The computer-readable storage medium of the present invention stores thereon a program for testing performance of a millimeter wave radar, which when executed by a processor implements the steps of the method for testing performance of a millimeter wave radar as described above.
The specific embodiment of the program for testing the performance of the millimeter wave radar when executed by the processor is substantially the same as the embodiments of the method for testing the performance of the millimeter wave radar, and is not repeated herein.
It should be noted that, in this document, the terms "comprises," "comprising," or any other variation thereof, are intended to cover a non-exclusive inclusion, such that a process, method, article, or system that comprises a list of elements does not include only those elements but may include other elements not expressly listed or inherent to such process, method, article, or system. Without further limitation, an element defined by the phrase "comprising an … …" does not exclude the presence of other like elements in a process, method, article, or system that comprises the element.
The above-mentioned serial numbers of the embodiments of the present invention are merely for description and do not represent the merits of the embodiments.

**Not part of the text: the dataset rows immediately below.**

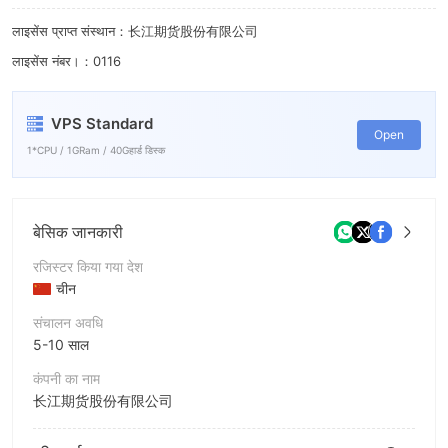
7
लाइसेंस प्राप्त संस्थान：长江期货股份有限公司
8
लाइसेंस नंबर।：0116
9
VPS Standard
Open
1*CPU / 1GRam / 40Gहार्ड डिस्क
बेसिक जानकारी
रजिस्टर किया गया देश
चीन
संचालन अवधि
5-10 साल
कंपनी का नाम
长江期货股份有限公司
संक्षिप्त नाम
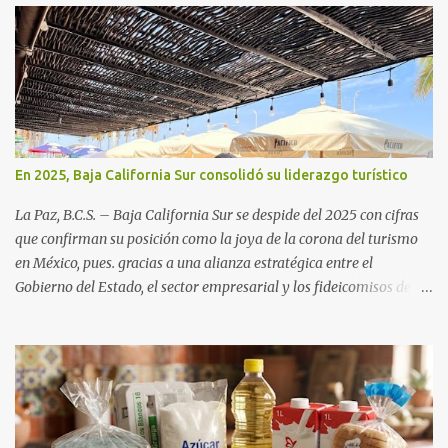
En 2025, Baja California Sur consolidó su liderazgo turístico
La Paz, B.C.S. – Baja California Sur se despide del 2025 con cifras
que confirman su posición como la joya de la corona del turismo
en México, pues. gracias a una alianza estratégica entre el
Gobierno del Estado, el sector empresarial y los fideicomisos de
promoción, la entidad proyecta un cierre de año marcado por una
ocupación hotelera robusta, una conectividad aérea en ascenso y
una derrama económica sin precedentes. Las proyecciones para
este periodo vacacional son optimistas, con un promedio estatal
que supera el 70% . Sin embargo, la sorpresa del año la ha dado el
norte del estado. Comondú encabeza las expectativas con un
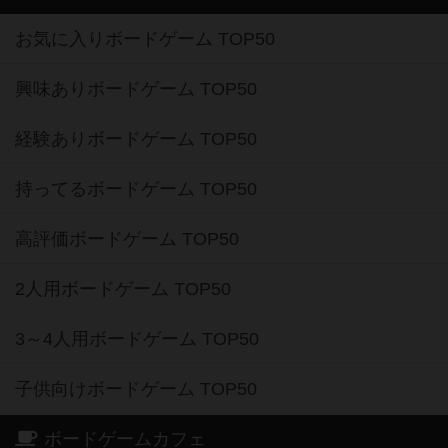
お気に入りボードゲーム TOP50
興味ありボードゲーム TOP50
経験ありボードゲーム TOP50
持ってるボードゲーム TOP50
高評価ボードゲーム TOP50
2人用ボードゲーム TOP50
3～4人用ボードゲーム TOP50
子供向けボードゲーム TOP50
ボードゲームカフェ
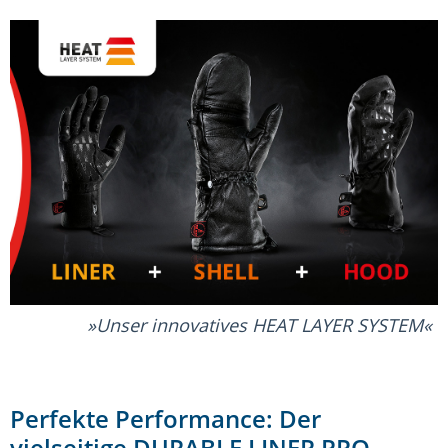
Unser innovatives HEAT LAYER SYSTEM
Perfekte Performance: Der
vielseitige DURABLE LINER PRO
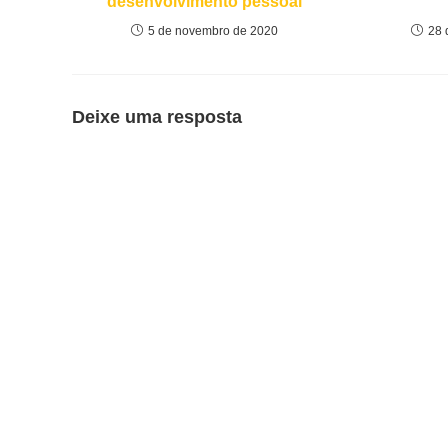
desenvolvimento pessoal
5 de novembro de 2020
28 
Deixe uma resposta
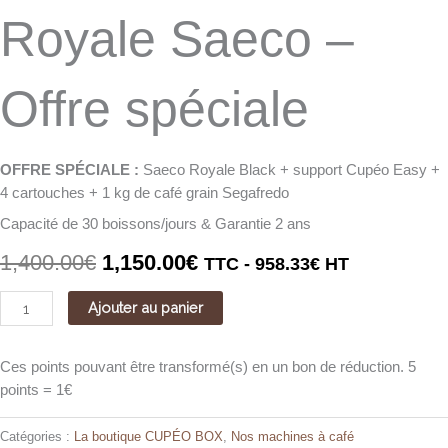
Royale Saeco –
Offre spéciale
OFFRE SPÉCIALE :
Saeco Royale Black + support Cupéo Easy +
4 cartouches + 1 kg de café grain Segafredo
Capacité de 30 boissons/jours & Garantie 2 ans
1,400.00
€
1,150.00
€
TTC -
958.33
€
HT
Ajouter au panier
Ces points pouvant être transformé(s) en un bon de réduction. 5
points = 1€
Catégories :
La boutique CUPÉO BOX
,
Nos machines à café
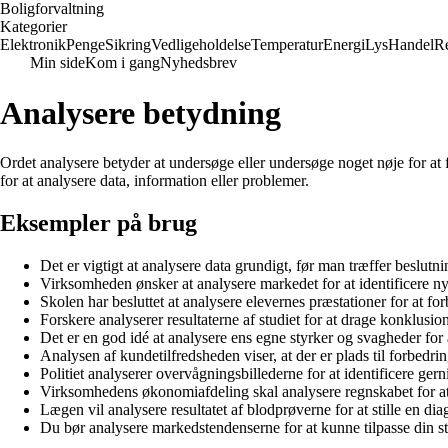
Boligforvaltning
Kategorier
Elektronik
Penge
Sikring
Vedligeholdelse
Temperatur
Energi
Lys
Handel
Re
Min side
Kom i gang
Nyhedsbrev
Analysere betydning
Ordet analysere betyder at undersøge eller undersøge noget nøje for at
for at analysere data, information eller problemer.
Eksempler på brug
Det er vigtigt at analysere data grundigt, før man træffer beslutni
Virksomheden ønsker at analysere markedet for at identificere n
Skolen har besluttet at analysere elevernes præstationer for at f
Forskere analyserer resultaterne af studiet for at drage konklusion
Det er en god idé at analysere ens egne styrker og svagheder for 
Analysen af kundetilfredsheden viser, at der er plads til forbedrin
Politiet analyserer overvågningsbillederne for at identificere g
Virksomhedens økonomiafdeling skal analysere regnskabet for a
Lægen vil analysere resultatet af blodprøverne for at stille en dia
Du bør analysere markedstendenserne for at kunne tilpasse din st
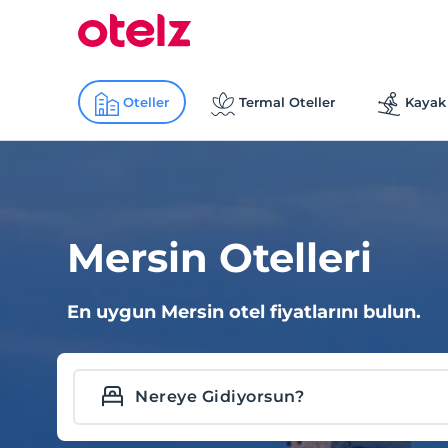
Oteller
Termal Oteller
Kayak 
Mersin Otelleri
En uygun Mersin otel fiyatlarını bulun.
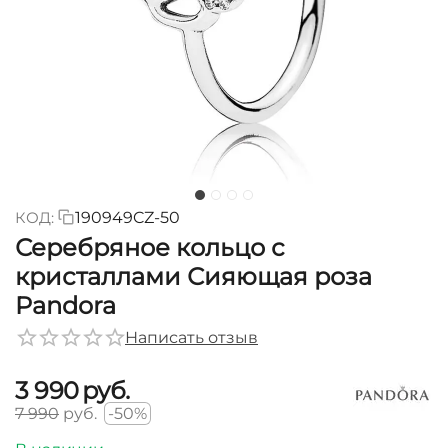
КОД:
190949CZ-50
Серебряное кольцо с
кристаллами Сияющая роза
Pandora
Написать отзыв
3 990
руб.
7 990
руб.
-50%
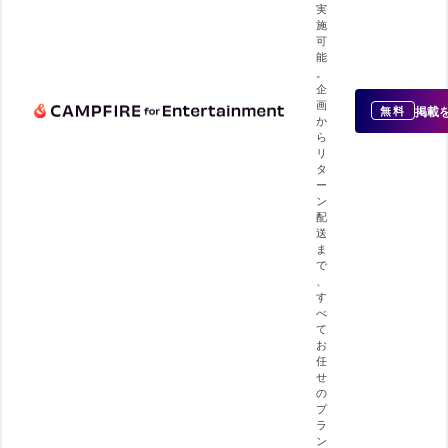
実
施
可
能
。
企
画
掲載
無料
か
ら
リ
タ
ー
ン
配
送
ま
で
、
す
べ
て
お
任
せ
の
プ
ラ
ン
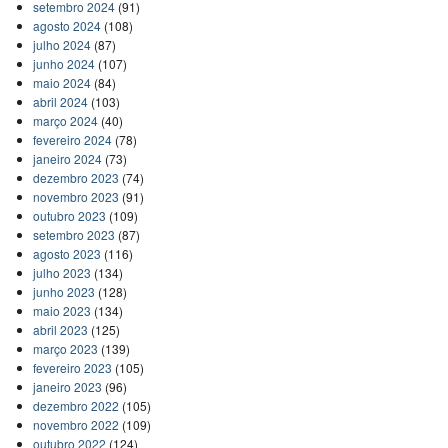
setembro 2024
(91)
agosto 2024
(108)
julho 2024
(87)
junho 2024
(107)
maio 2024
(84)
abril 2024
(103)
março 2024
(40)
fevereiro 2024
(78)
janeiro 2024
(73)
dezembro 2023
(74)
novembro 2023
(91)
outubro 2023
(109)
setembro 2023
(87)
agosto 2023
(116)
julho 2023
(134)
junho 2023
(128)
maio 2023
(134)
abril 2023
(125)
março 2023
(139)
fevereiro 2023
(105)
janeiro 2023
(96)
dezembro 2022
(105)
novembro 2022
(109)
outubro 2022
(124)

Through the above description of the embodiments, those skilled in the art will clearly understand that the method of the above embodiments can be implemented by software plus a necessary general hardware platform, and certainly can also be implemented by hardware, but in many cases, the former is a better implementation manner. Based on such understanding, the technical solution of the present invention may be embodied in the form of a software product, which is stored in a storage medium (e.g., ROM/RAM, magnetic disk, optical disk) as described above and includes instructions for enabling a terminal device (e.g., a mobile phone, a computer, a server, an air conditioner, or a network device) to execute the method according to the embodiments of the present invention.
The above description is only a preferred embodiment of the present invention, and not intended to limit the scope of the present invention, and all modifications of equivalent structures and equivalent processes, which are made by using the contents of the present specification and the accompanying drawings, or directly or indirectly applied to other related technical fields, are included in the scope of the present invention.